Sous couvert de l’humour peut-on aujourd’hui encore tout dire ?

Dernière mise à jour : 8 déc. 2023




Orelsan, Dieudonné, ou encore, plus récemment Alain Finkielkraut, autant de noms, symbole de cet équilibre précaire entre liberté d’expression et droit pénal.

Dans cet écrit, nous allons nous questionner sur la réception de l’humour (une des traductions de la liberté d’expression) par le droit pénal français au travers d’une décision rendue par le tribunal correctionnel de Nanterre le 05 novembre 2019.


Dans les faits de l’espèce, le patron d’un bar-tabac-presse-brasserie était poursuivi pour « provocation à la commission d’une infraction », en l’occurrence un viol et un empoisonnement. Ce dernier avait pris l’habitude d’inscrire, sur la pancarte de sa terrasse, des proverbes, des citations, des phrases du jour… Les messages, pas toujours très fins, étaient souvent diffusés sur la page Facebook de l’établissement. En janvier 2019, ce restaurateur avait posé une grande ardoise devant son établissement indiquant le message suivant : “Mon secret de séduction tient en trois lettres : Gentillesse, Humour, Bagout… si ça marche pas? Je me contente des trois premières lettres ”. Soit GHB communément appelé “drogue du violeur”. Son message sur son « secret séduction » n’a pas été apprécié, plusieurs femmes ont alors décidé de porter plainte estimant que le restaurateur faisait la promotion du GHB. Le restaurateur arguait pour sa défense « une blague de mauvais goût» et que « ces petites pancartes n’avaient pour but que de mettre un peu de bonheur et bonne humeur dans votre quotidien ».


Il convient dès lors de se poser la question suivante : l’humour peut-il faire obstacle à la responsabilité pénale ?

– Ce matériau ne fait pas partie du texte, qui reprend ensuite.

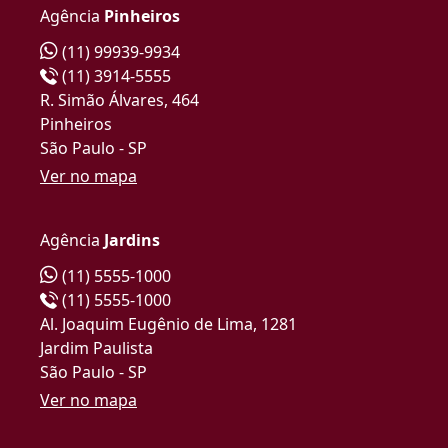
Agência
Pinheiros
(11) 99939-9934
(11) 3914-5555
R. Simão Álvares, 464
Pinheiros
São Paulo - SP
Ver no mapa
Agência
Jardins
(11) 5555-1000
(11) 5555-1000
Al. Joaquim Eugênio de Lima, 1281
Jardim Paulista
São Paulo - SP
Ver no mapa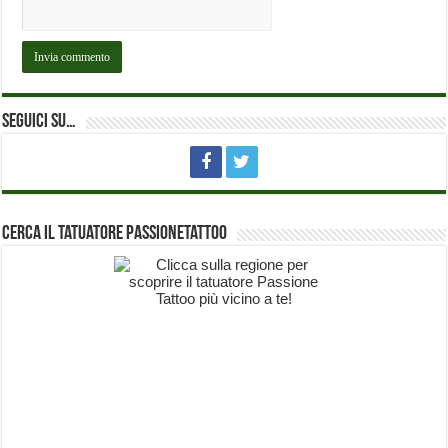
Seguici su…
Cerca il Tatuatore PassioneTattoo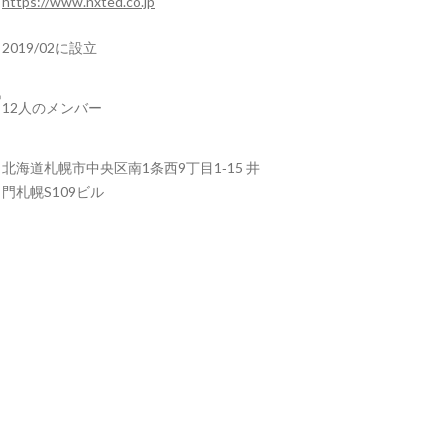
https://www.nxted.co.jp
2019/02に設立
12人のメンバー
北海道札幌市中央区南1条西9丁目1‐15 井
門札幌S109ビル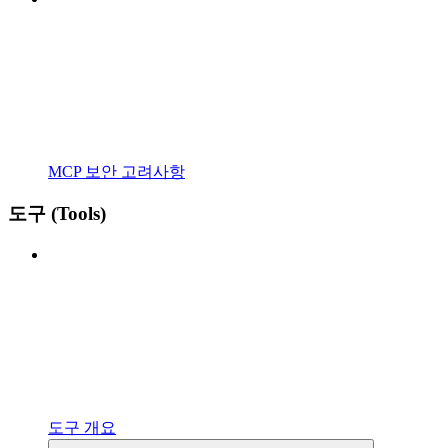
MCP 보안 고려사항
도구 (Tools)
도구 개요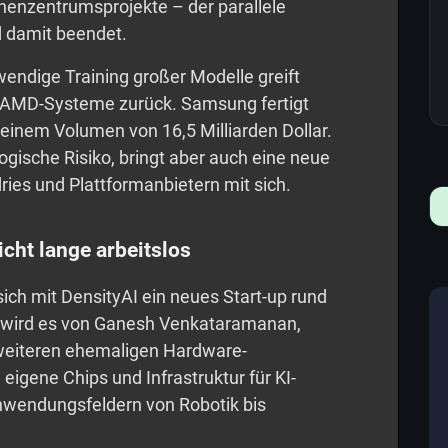
henzentrumsprojekte – der parallele
 damit beendet.
fwendige Training großer Modelle greift
nd AMD-Systeme zurück. Samsung fertigt
 einem Volumen von 16,5 Milliarden Dollar.
logische Risiko, bringt aber auch eine neue
ries und Plattformanbietern mit sich.
cht lange arbeitslos
sich mit DensityAI ein neues Start-up rund
t wird es von Ganesh Venkataramanan,
n weiteren ehemaligen Hardware-
eigene Chips und Infrastruktur für KI-
nwendungsfeldern von Robotik bis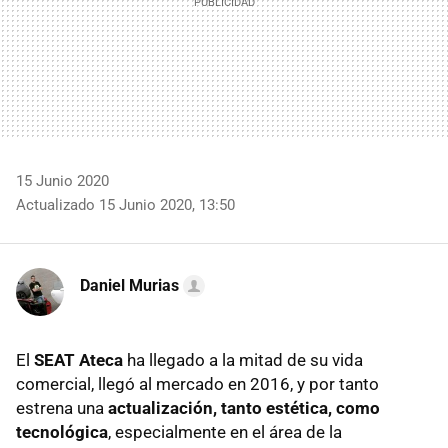
15 Junio 2020
Actualizado 15 Junio 2020, 13:50
Daniel Murias
El
SEAT Ateca
ha llegado a la mitad de su vida
comercial, llegó al mercado en 2016, y por tanto
estrena una
actualización, tanto estética, como
tecnológica
, especialmente en el área de la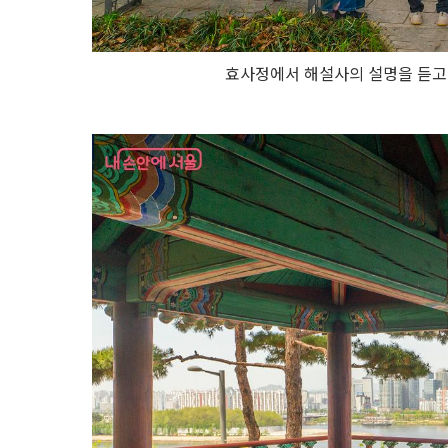
효사정에서 해설사의 설명을 듣고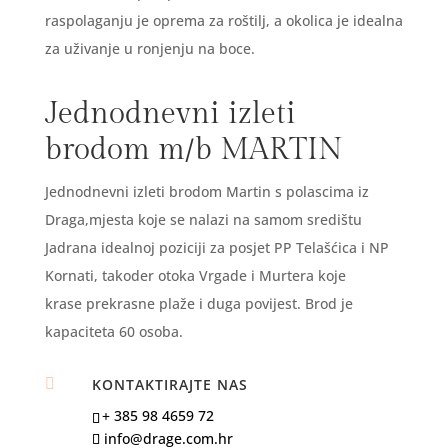
raspolaganju je oprema za roštilj, a okolica je idealna
za uživanje u ronjenju na boce.
Jednodnevni izleti
brodom m/b MARTIN
Jednodnevni izleti brodom Martin s polascima iz
Draga,mjesta koje se nalazi na samom središtu
Jadrana idealnoj poziciji za posjet PP Telašćica i NP
Kornati, takoder otoka Vrgade i Murtera koje
krase prekrasne plaže i duga povijest. Brod je
kapaciteta 60 osoba.

KONTAKTIRAJTE NAS
+ 385 98 4659 72
info@drage.com.hr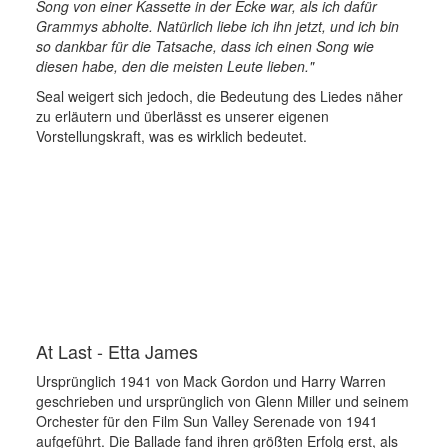
Song von einer Kassette in der Ecke war, als ich dafür
Grammys abholte. Natürlich liebe ich ihn jetzt, und ich bin
so dankbar für die Tatsache, dass ich einen Song wie
diesen habe, den die meisten Leute lieben."
Seal weigert sich jedoch, die Bedeutung des Liedes näher
zu erläutern und überlässt es unserer eigenen
Vorstellungskraft, was es wirklich bedeutet.
At Last - Etta James
Ursprünglich 1941 von Mack Gordon und Harry Warren
geschrieben und ursprünglich von Glenn Miller und seinem
Orchester für den Film Sun Valley Serenade von 1941
aufgeführt. Die Ballade fand ihren größten Erfolg erst, als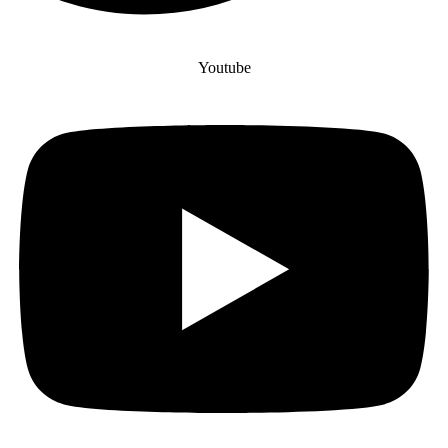
Youtube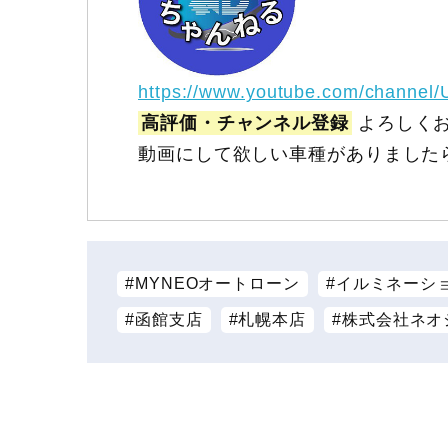
https://www.youtube.com/channel
高評価・チャンネル登録
よろしくお
動画にして欲しい車種がありました
MYNEOオートローン
イルミネーシ
函館支店
札幌本店
株式会社ネオ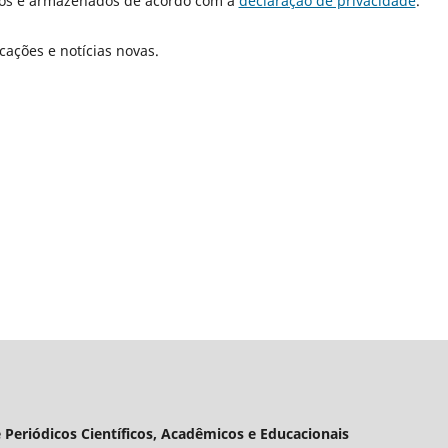
dos e armazenados de acordo com a
declaração de privacidade
.
cações e notícias novas.
 Periódicos Científicos, Acadêmicos e Educacionais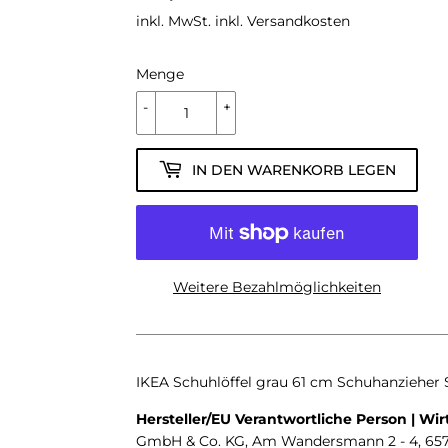
inkl. MwSt. inkl.
Versandkosten
Menge
-
+
IN DEN WARENKORB LEGEN
Weitere Bezahlmöglichkeiten
IKEA Schuhlöffel grau 61 cm Schuhanzieher 
Hersteller/EU Verantwortliche Person | Wi
GmbH & Co. KG, Am Wandersmann 2 - 4, 6571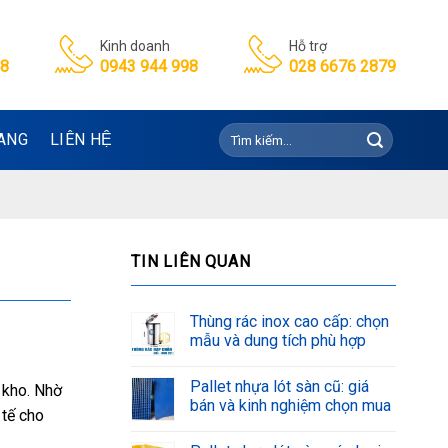
Kinh doanh
Hỗ trợ
98
0943 944 998
028 6676 2879
Tìm
ANG
LIÊN HỆ
kiếm:
TIN LIÊN QUAN
Thùng rác inox cao cấp: chọn
mẫu và dung tích phù hợp
Pallet nhựa lót sàn cũ: giá
 kho. Nhờ
bán và kinh nghiệm chọn mua
 tế cho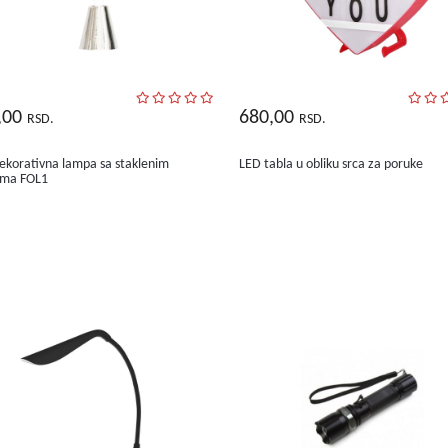
,00
680,00
RSD.
RSD.
ekorativna lampa sa staklenim
LED tabla u obliku srca za poruke
ima FOL1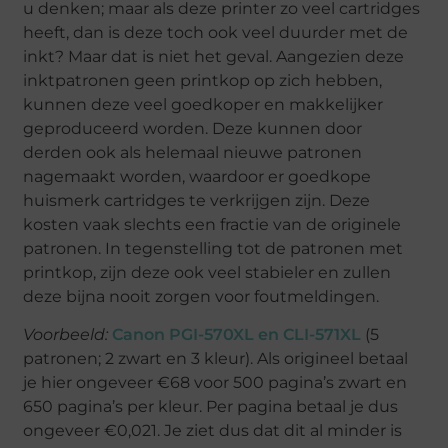
u denken; maar als deze printer zo veel cartridges
heeft, dan is deze toch ook veel duurder met de
inkt? Maar dat is niet het geval. Aangezien deze
inktpatronen geen printkop op zich hebben,
kunnen deze veel goedkoper en makkelijker
geproduceerd worden. Deze kunnen door
derden ook als helemaal nieuwe patronen
nagemaakt worden, waardoor er goedkope
huismerk cartridges te verkrijgen zijn. Deze
kosten vaak slechts een fractie van de originele
patronen. In tegenstelling tot de patronen met
printkop, zijn deze ook veel stabieler en zullen
deze bijna nooit zorgen voor foutmeldingen.
Voorbeeld:
Canon PGI-570XL en CLI-571XL
(5
patronen; 2 zwart en 3 kleur). Als origineel betaal
je hier ongeveer €68 voor 500 pagina’s zwart en
650 pagina’s per kleur. Per pagina betaal je dus
ongeveer €0,021. Je ziet dus dat dit al minder is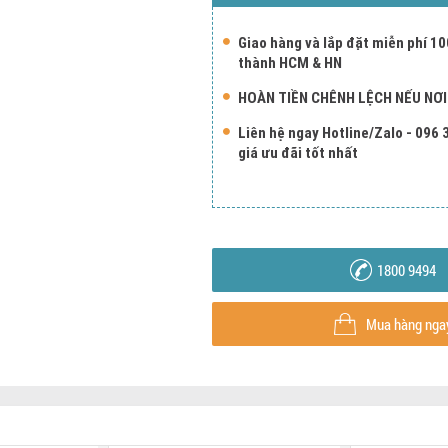
Giao hàng và lắp đặt miễn phí 10
thành HCM & HN
HOÀN TIỀN CHÊNH LỆCH NẾU NƠ
Liên hệ ngay Hotline/Zalo - 096
giá ưu đãi tốt nhất
1800 9494
Mua hàng nga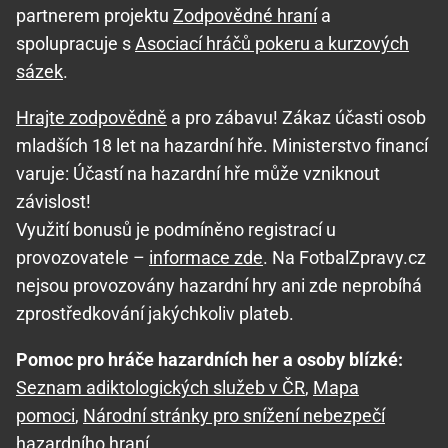
partnerem projektu
Zodpovědné hraní
a
spolupracuje s
Asociací hráčů pokeru a kurzových
sázek
.
Hrajte zodpovědně
a pro zábavu! Zákaz účasti osob
mladších 18 let na hazardní hře. Ministerstvo financí
varuje: Účastí na hazardní hře může vzniknout
závislost!
Využití bonusů je podmíněno registrací u
provozovatele –
informace zde
. Na FotbalZpravy.cz
nejsou provozovány hazardní hry ani zde neprobíhá
zprostředkování jakýchkoliv plateb.
Pomoc pro hráče hazardních her a osoby blízké:
Seznam adiktologických služeb v ČR
,
Mapa
pomoci
,
Národní stránky pro snížení nebezpečí
hazardního hraní
.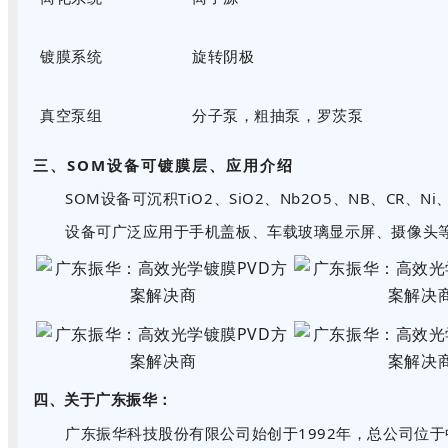
镀膜系统
旋转阴极
真空泵组
分子泵，粗抽泵，罗茨泵
三、SOM设备可镀膜层、应用介绍
SOM设备可沉积TiO2、SiO2、Nb2O5、NB、CR、
设备可广泛应用于手机盖板、车载玻璃显示屏、摄像头
四、关于广东振华：
广东振华科技股份有限公司始创于1992年，总公司位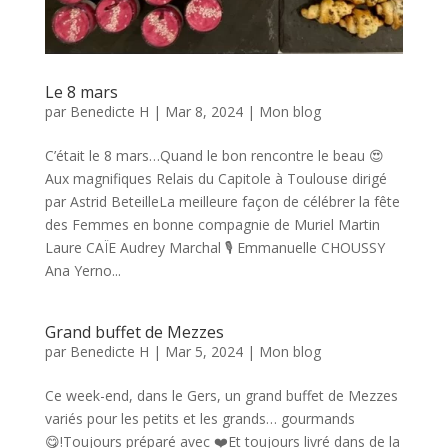
Le 8 mars
par
Benedicte H
|
Mar 8, 2024
|
Mon blog
C’était le 8 mars…Quand le bon rencontre le beau 😍
Aux magnifiques Relais du Capitole à Toulouse dirigé
par Astrid BeteilleLa meilleure façon de célébrer la fête
des Femmes en bonne compagnie de Muriel Martin
Laure CAÏE Audrey Marchal 🎙️ Emmanuelle CHOUSSY
Ana Yerno...
Grand buffet de Mezzes
par
Benedicte H
|
Mar 5, 2024
|
Mon blog
Ce week-end, dans le Gers, un grand buffet de Mezzes
variés pour les petits et les grands… gourmands
😋!Toujours préparé avec ❤️Et toujours livré dans de la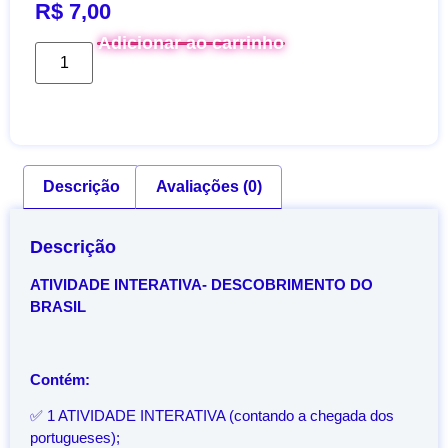
R$
7,00
Adicionar ao carrinho
Descrição
Avaliações (0)
Descrição
ATIVIDADE INTERATIVA- DESCOBRIMENTO DO
BRASIL
Contém:
✅ 1 ATIVIDADE INTERATIVA (contando a chegada dos
portugueses);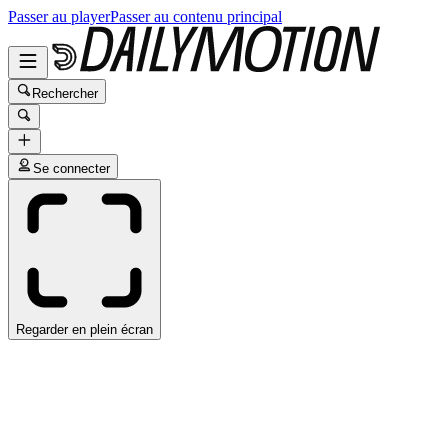
Passer au player
Passer au contenu principal
Rechercher
Se connecter
Regarder en plein écran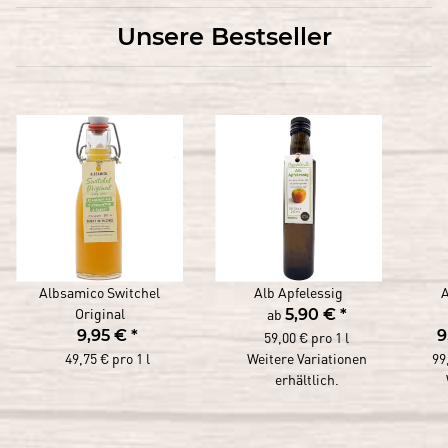
Unsere Bestseller
Albsamico Switchel
Alb Apfelessig
Original
ab
5,90 €
*
9,95 €
*
9
59,00 € pro 1 l
49,75 € pro 1 l
Weitere Variationen
99
erhältlich.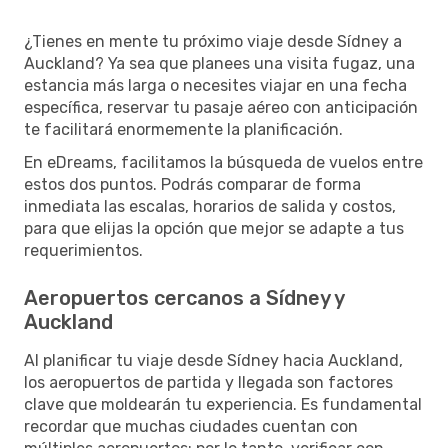
¿Tienes en mente tu próximo viaje desde Sídney a
Auckland? Ya sea que planees una visita fugaz, una
estancia más larga o necesites viajar en una fecha
específica, reservar tu pasaje aéreo con anticipación
te facilitará enormemente la planificación.
En eDreams, facilitamos la búsqueda de vuelos entre
estos dos puntos. Podrás comparar de forma
inmediata las escalas, horarios de salida y costos,
para que elijas la opción que mejor se adapte a tus
requerimientos.
Aeropuertos cercanos a Sídney y
Auckland
Al planificar tu viaje desde Sídney hacia Auckland,
los aeropuertos de partida y llegada son factores
clave que moldearán tu experiencia. Es fundamental
recordar que muchas ciudades cuentan con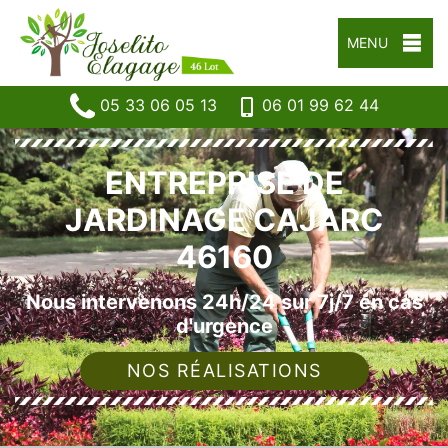
MENU
05 33 06 05 13
06 01 99 62 44
ENTREPRISE DE
JARDINAGE CAJARC
46160
Nous intervenons 24h/24 sur 7j/7 en cas
d'urgence
NOS RÉALISATIONS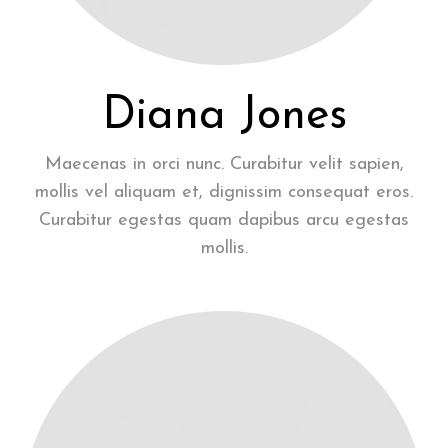
Diana Jones
Maecenas in orci nunc. Curabitur velit sapien,
mollis vel aliquam et, dignissim consequat eros.
Curabitur egestas quam dapibus arcu egestas
mollis.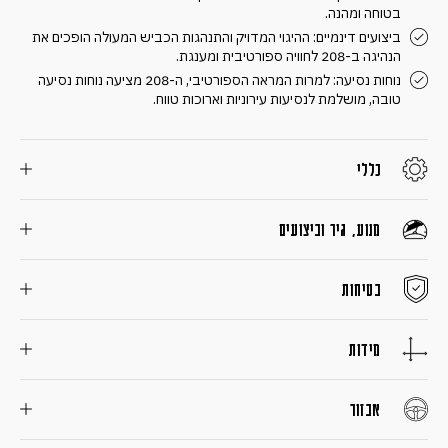
בטוחה ומהנה.
ביצועים דינמיים: ההיגוי המדויק והתנהגות הכביש המעולה הופכים את
הנהיגה ב-208 לחוויה ספורטיבית ומענגת.
נוחות נסיעה: למרות המראה הספורטיבי, ה-208 מציעה נוחות נסיעה
טובה, מושלמת לנסיעות עירוניות וארוכות טווח.
כללי
מנוע, גיר וביצועים
בטיחות
מידות
אבזור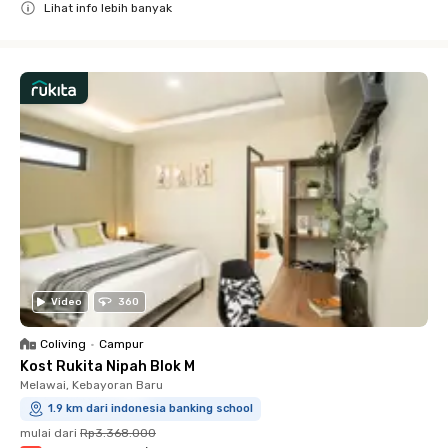
Lihat info lebih banyak
Close
Video
360
Coliving
•
Campur
Kost Rukita Nipah Blok M
Melawai, Kebayoran Baru
1.9 km dari indonesia banking school
mulai dari
Rp3.368.000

Après avoir envisagé l’appréhension par le droit pénal spécial l’infraction de provocation (I), sera envisagée l’exonération du simple particulier à travers l’appréciation de son comportement (II).


I) L’appréhension par le droit pénal spécial : l'infraction de provocation


Définition - Selon l’encyclopédie Larousse, l’humour serait une « forme d'esprit qui s'attache à souligner le caractère comique, ridicule, absurde ou insolite de certains aspects de la réalité ». L’humour peut être appréhendé de deux manières. D’une part, au regard du simple particulier, c’est-à-dire pratiqué par le simple individu et donc être un aspect de la personnalité. D’autre part, au regard du professionnel, en la personne d’un auteur (dessins, écrits), d’un journaliste ou d’un artiste (humoriste).

"Dès lors, c'est en raison du comportement dangereux du provocateur pour l’ordre social et les valeurs sociales, que le législateur est intervenu pour réprimer certaines provocations, même si cela n’est pas sans risque pour les libertés individuelles. "

La protection de la liberté d’expression - L’humour bénéficie d’une protection au travers de la liberté d’expression reconnue par des textes fondateurs. A titre principal, on retrouve la Déclaration des Droits de l’Homme et du Citoyen du 26 août 1789 qui consacre la liberté d’opinion à son article 10, ainsi que la liberté d’expression à son article 11. Ces libertés sont également affirmées par d’autres textes au plan international[1] et européen[2].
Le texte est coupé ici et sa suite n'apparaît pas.